🤖 AI Summary
Existing LLM decoding methods are highly sensitive to hyperparameters such as temperature, requiring task-specific tuning. This work proposes *p*-less sampling—a hyperparameter-free, adaptive truncation strategy that dynamically computes, at each decoding step, a threshold for the effective support set of the probability distribution based on information entropy, thereby enabling temperature-robust, high-quality generation. Its key innovation lies in being the first method to leverage *global* distributional characteristics—rather than local approximations like top-*k* or nucleus sampling—for real-time, parameter-free control of the sampling space. Experiments across mathematical reasoning, logical inference, and creative writing tasks demonstrate that *p*-less sampling significantly outperforms mainstream decoding strategies: it yields more concise outputs, achieves faster inference, and exhibits markedly reduced quality degradation under high-temperature settings.
📝 Abstract
Obtaining high-quality outputs from Large Language Models (LLMs) often depends upon the choice of a sampling-based decoding strategy to probabilistically choose the next token at each generation step. While a variety of such sampling methods have been proposed, their performance can be sensitive to the selection of hyperparameters which may require different settings depending upon the generation task and temperature configuration.

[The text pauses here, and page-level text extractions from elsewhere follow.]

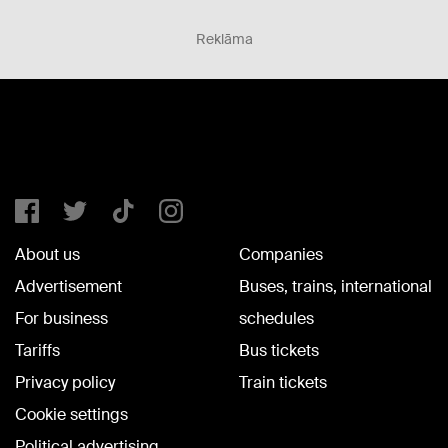
Reklāma
About us
Companies
Advertisement
Buses, trains, international
For business
schedules
Tariffs
Bus tickets
Privacy policy
Train tickets
Cookie settings
Political advertising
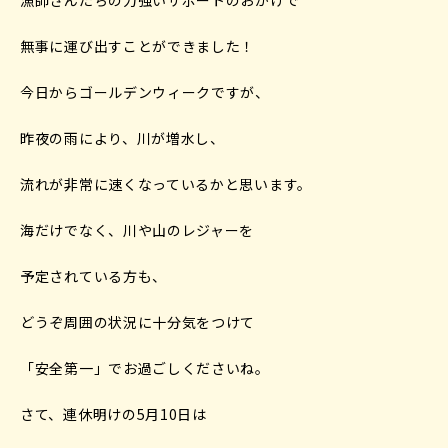
無事に運び出すことができました！
今日からゴールデンウィークですが、
昨夜の雨により、川が増水し、
流れが非常に速くなっているかと思います。
海だけでなく、川や山のレジャーを
予定されている方も、
どうぞ周囲の状況に十分気をつけて
「安全第一」でお過ごしくださいね。
さて、連休明けの5月10日は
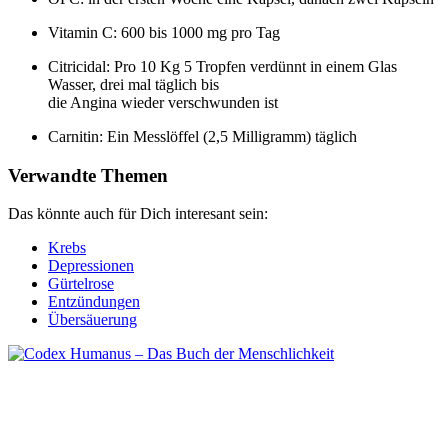
Vitamin C: 600 bis 1000 mg pro Tag
Citricidal: Pro 10 Kg 5 Tropfen verdünnt in einem Glas
Wasser, drei mal täglich bis
die Angina wieder verschwunden ist
Carnitin: Ein Messlöffel (2,5 Milligramm) täglich
Verwandte Themen
Das könnte auch für Dich interesant sein:
Krebs
Depressionen
Gürtelrose
Entzündungen
Übersäuerung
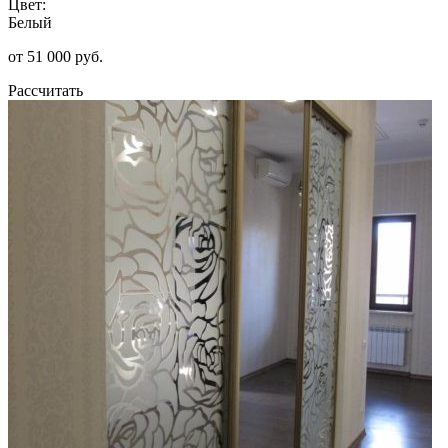
Цвет:
Белый
от 51 000 руб.
Рассчитать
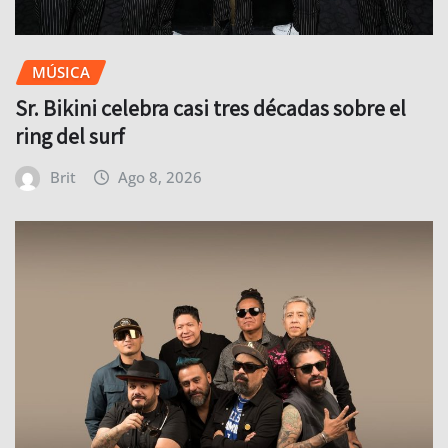
MÚSICA
Sr. Bikini celebra casi tres décadas sobre el
ring del surf
Brit
Ago 8, 2026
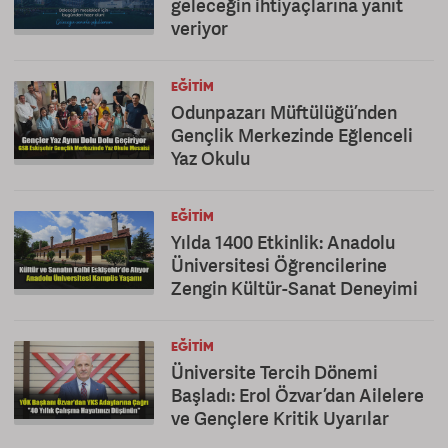
geleceğin ihtiyaçlarına yanıt
veriyor
EĞITIM
Odunpazarı Müftülüğü’nden
Gençlik Merkezinde Eğlenceli
Yaz Okulu
EĞITIM
Yılda 1400 Etkinlik: Anadolu
Üniversitesi Öğrencilerine
Zengin Kültür-Sanat Deneyimi
EĞITIM
Üniversite Tercih Dönemi
Başladı: Erol Özvar’dan Ailelere
ve Gençlere Kritik Uyarılar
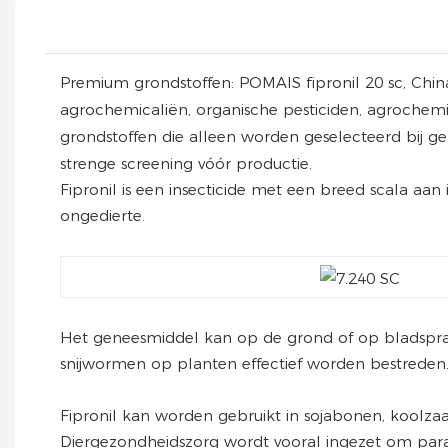
Premium grondstoffen: POMAIS fipronil 20 sc, China,
agrochemicaliën, organische pesticiden, agroche
grondstoffen die alleen worden geselecteerd bij ge
strenge screening vóór productie.
Fipronil is een insecticide met een breed scala aan
ongedierte.
Het geneesmiddel kan op de grond of op bladspr
snijwormen op planten effectief worden bestreden. B
Fipronil kan worden gebruikt in sojabonen, koolzaad
Diergezondheidszorg wordt vooral ingezet om paras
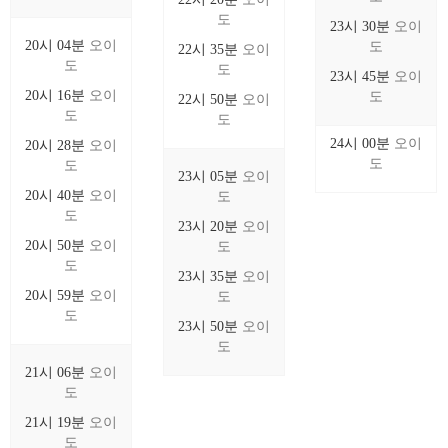
도
23시 30분
오이
20시 04분
오이
도
22시 35분
오이
도
도
23시 45분
오이
20시 16분
오이
도
22시 50분
오이
도
도
24시 00분
오이
20시 28분
오이
도
도
23시 05분
오이
20시 40분
오이
도
도
23시 20분
오이
20시 50분
오이
도
도
23시 35분
오이
20시 59분
오이
도
도
23시 50분
오이
도
21시 06분
오이
도
21시 19분
오이
도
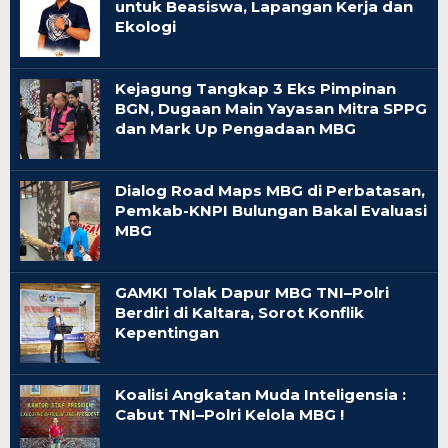
untuk Beasiswa, Lapangan Kerja dan
Ekologi
Kejagung Tangkap 3 Eks Pimpinan
BGN, Dugaan Main Yayasan Mitra SPPG
dan Mark Up Pengadaan MBG
Dialog Road Maps MBG di Perbatasan,
Pemkab-KNPI Bulungan Bakal Evaluasi
MBG
GAMKI Tolak Dapur MBG TNI–Polri
Berdiri di Kaltara, Sorot Konflik
Kepentingan
Koalisi Angkatan Muda Inteligensia :
Cabut TNI–Polri Kelola MBG !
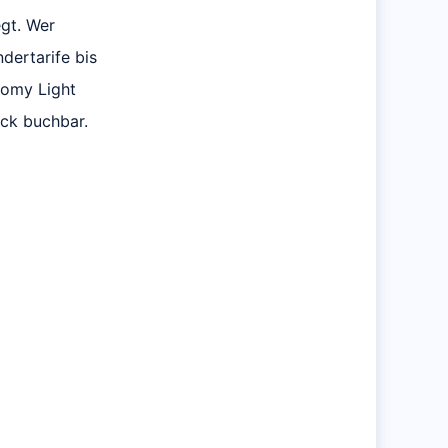
gt. Wer
dertarife bis
nomy Light
äck buchbar.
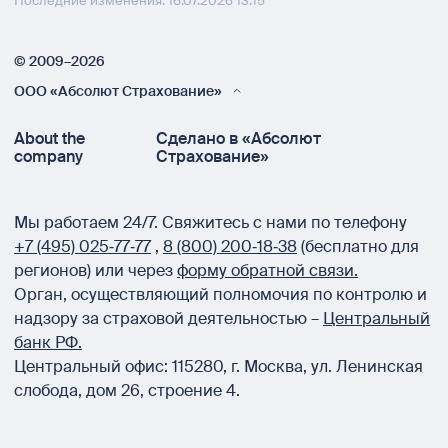
Последние изменения: 16.07.2026 13:15
© 2009–2026
ООО «Абсолют Страхование»
About the
Сделано в «Абсолют
company
Страхование»
Мы работаем 24/7.
Свяжитесь с нами по телефону
+7 (495) 025‑77‑77
,
8 (800) 200‑18‑38
(бесплатно для
регионов) или через
форму обратной связи.
Орган, осуществляющий полномочия по контролю и
надзору за страховой деятельностью –
Центральный
банк РФ.
Центральный офис:
115280
,
г. Москва
,
ул. Ленинская
слобода, дом 26, строение 4.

In this work, we introduce $p$-less sampling: an information-theoretic approach to sampling which dynamically sets a truncation threshold at each decoding step based on the entire token probability distribution. Unlike existing methods, $p$-less sampling has no hyperparameters and consistently produces high-quality outputs as temperature increases. We provide theoretical perspectives on $p$-less sampling to ground our proposed method and conduct experiments to empirically validate its effectiveness across a range of math, logical reasoning, and creative writing tasks. Our results demonstrate how $p$-less sampling consistently outperforms existing sampling approaches while exhibiting much less degradation in text quality at higher temperature values. We further show how $p$-less achieves greater inference-time efficiency than alternative methods through lower average token sampling times and shorter generation lengths, without sacrificing accuracy. Finally, we provide analyses to highlight the benefits of $p$-less through qualitative examples, case studies, and diversity assessments.